Orchestre Kiam was a slick Kinshasa guitar band in the ‘70s, with a growing, devoted following today, attracting everyone from oral historians to crate diggers. One of the latter has adapted some of the Congolese legend's work to a more modern milieu.
Afropop producer Morgan Greenstreet is a DJ and devoted Orchestre Kiam fan, covering the group for Afropop. I asked him over email what inspired him to remix “Yoyowe.”

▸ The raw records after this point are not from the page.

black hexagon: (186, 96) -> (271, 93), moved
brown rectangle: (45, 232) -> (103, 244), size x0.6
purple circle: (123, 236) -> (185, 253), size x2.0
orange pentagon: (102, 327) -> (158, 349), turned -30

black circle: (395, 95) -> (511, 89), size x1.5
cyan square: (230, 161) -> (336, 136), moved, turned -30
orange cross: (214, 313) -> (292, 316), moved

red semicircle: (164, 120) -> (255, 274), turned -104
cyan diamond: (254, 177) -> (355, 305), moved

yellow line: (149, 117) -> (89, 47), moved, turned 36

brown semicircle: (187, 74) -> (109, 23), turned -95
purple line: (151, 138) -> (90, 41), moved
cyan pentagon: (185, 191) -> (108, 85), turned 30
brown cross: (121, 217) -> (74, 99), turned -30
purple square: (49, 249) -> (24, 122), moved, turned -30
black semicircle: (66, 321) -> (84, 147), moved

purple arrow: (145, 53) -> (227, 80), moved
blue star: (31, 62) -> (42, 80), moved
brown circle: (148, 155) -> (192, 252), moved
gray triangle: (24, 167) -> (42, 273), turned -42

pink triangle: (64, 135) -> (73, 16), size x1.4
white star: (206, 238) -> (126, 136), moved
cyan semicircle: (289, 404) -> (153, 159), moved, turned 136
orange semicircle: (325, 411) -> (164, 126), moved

“I first heard Orchestre Kiam's music on the internet, about eight years ago,” Greenstreet said. “I quickly fell in love with this group that only existed for a few short years in Kinshasa in the 1970s, at the height of the cavacha craze that eventually led to the birth of soukous. The tight harmonies, popcorn snare patterns and particularly the virtuosic guitar playing of Lélé Nsundi kept me hunting for more crackly vinyl rips on YouTube and eventually buying the music on '45 myself. I found myself among a small but devoted community of fans, spread across the world from Japan to Nairobi to France.”
I asked why he chose this track and what he did with it.
“I particularly love the moments in the sebene when most of the band drops out, highlighting Nsundi's unique guitar patterns. It was those moments that inspired me to work on few remixes of my favorite Kiam tunes, aimed at a contemporary dance-floor,” he said. “I wanted to preserve the spirit of the original song and highlight the sebene, but also add some bottom end and accentuate the tension moments already present in the music. For this remix I was very inspired by the aesthetics of '80s and '90s Colombian champeta DJs; I used elements of those sampling and layering aesthetics without actually using the classic SK5 sounds.”
Greenstreet added: “I'm grateful to Matthew Lavoie for recently sharing this excellent oral history of Kiam (also covered by Afropop here).”
The remix was mixed by Gabriel Cyr and mastered by Josh Derry.